From Jan 1st through August 31st I logged a total of 1450 miles total. These miles were accomplished by running, biking and swimming. The most miles I put in occurred in July with a total of 90 miles ran, 244 miles biked, and 7 miles swam. This was ramping up for my big race of the year- Pigman Long - half iron man 70.3 miles.
I participated in a total of 5 races throughout the 2014 race season- all I had planned on, no DNF for me. The first one was in February: Indoor Tri at Iowa: placed first in my age group for gender. 10 min swim 0.28 miles, 10 min spin 5 miles and 10 min run 1.25 miles.

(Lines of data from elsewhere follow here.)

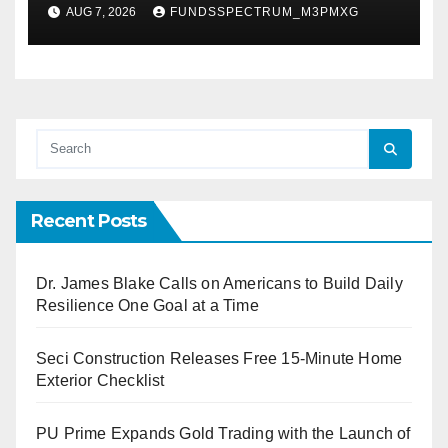
XAUUSD247
AUG 7, 2026
FUNDSSPECTRUM_M3PMXG
Recent Posts
Dr. James Blake Calls on Americans to Build Daily
Resilience One Goal at a Time
Seci Construction Releases Free 15-Minute Home
Exterior Checklist
PU Prime Expands Gold Trading with the Launch of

I ran the Ronald McDonald 1/2 marathon 13.1 miles in 2:04 on 5/4/2014. Followed by Pigman Sprint Triathlon 6/1: 0.28 mile swim 11 min, 15.6 mile bike 58 min, and 3.1 mile run 29:03. August 3, 2014 Oswego I Tried a Triathlon, 1st in age group for gender, swim 0.14 mile 4:57, 6.5 mile bike 23:44 and 2.1 mile run 18:06. Last one 8/17/14 1.2 mile swim 46:27, 56.2 mile bike 03:52 and 13.1 mile run 2:26- Pigman Long 70.3 miles.
Just writing the above paragraph brings forth so many different emotions: pride, disbelief, happiness, and sadness. Pride- for accomplishing what I set out to do. Disbelief that prior to 2014 I had never owned a road bike, let alone had my own bike trainer, swam in the long lap lanes, and bigger yet swam in open water, including the Atlantic Ocean. Disbelief that someone who has only done sprint tri's would be able to sign up and complete a half-ironman triathlon. Happiness that I was so active and so busy throughout the racing season, and did well in my finishing. Sadness that it all ended August 31 when riding my bike on a leisure ride with hubby on Lake Shore Drive in Chicago, IL.

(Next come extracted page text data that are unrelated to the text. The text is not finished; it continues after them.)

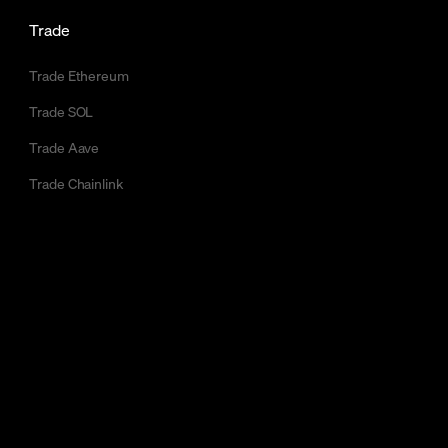
Trade
Trade Ethereum
Trade SOL
Trade Aave
Trade Chainlink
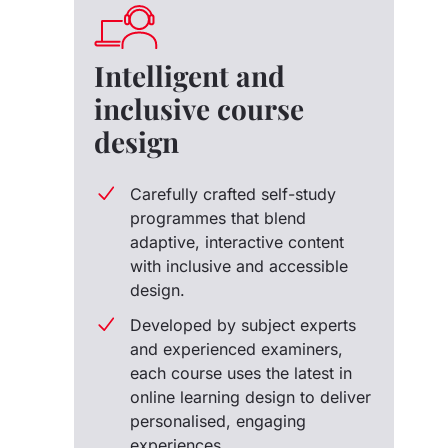
Intelligent and
inclusive course
design
Carefully crafted self-study
programmes that blend
adaptive, interactive content
with inclusive and accessible
design.
Developed by subject experts
and experienced examiners,
each course uses the latest in
online learning design to deliver
personalised, engaging
experiences.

Seems like forever ago that I had a workout schedule on my docket or a race/training schedule. From Jan 1st-Aug 31st I used a personal calendar and wrote almost 6 days a week different workouts and training accomplishments I had done based on my training plan. Then after August 31st the daily note pages, and monthly calendar pages are all empty and blank. No scribbles, words such as spin,bike, run, or swim with miles and time written next to them are found. Its like a double life- one so full and the other so empty.
I've made it through a major knee surgery including a bone break/healing and am now back to walking almost daily for my exercise. However, I'm still not really sweating and feeling that "happiness" factor that I use to have with my workouts, training schedule, and race goals.
Part of my upcoming weekend "to do" list is to find some time to really sit down and think, meditate and contemplate what my strategy moving forward is in finding my "happiness" factor again with working out. I am not signing up for any races this coming year and really my ultimate goal is just to be able to run again, but I struggle with that goal because of what it overall means for me, my health short term and long-term, along with the impact it has on my family.
If I decide to keep running I will continue to wear and tear on my right knee- stage 2 arthritis already present prior to my surgery, right medial meniscus pretty shot due to much of it being surgically removed with my first ACL tear years ago, and the fact that I'm not getting any younger. So is running really an option? If I run will that push me towards a knee replacement sooner than later?
However, if I don't run will I have that "happiness" flowing in my blood ever again? People say why don't you bike and swim? I don't mind biking and swimming, but I don't LOVE it. Now I'm not an elite athlete and am not winning races as a runner, but during the Pigman Long I finally had my "AHA" moment and realized "I AM A RUNNER"! Then the rug was swept out from under my feet with the accident and that "I AM A RUNNER"! mojo was no longer present.
I will meditate, pray, think very hard the next couple of days and come up with some sort of plan to get my "happiness" back in 2015. I have so much to be thankful for- overall great health, ability to do activities of daily living with little to no pain despite just three months ago having a major surgery, and of course the other minor things like having a great family, roof over my head, food/clothing, job and wonderful friends (just in case you didn't get it- these really aren't minor- they are MAJOR).
So I don't have any major races, training schedules this year to blog about. I don't have any mileage goals to report or shoot for in 2015. However, I think this will be a great year and I hope to have all the same reactions to 2015 as I did 2014- minus sadness: Pride, Disbelief, and Happiness!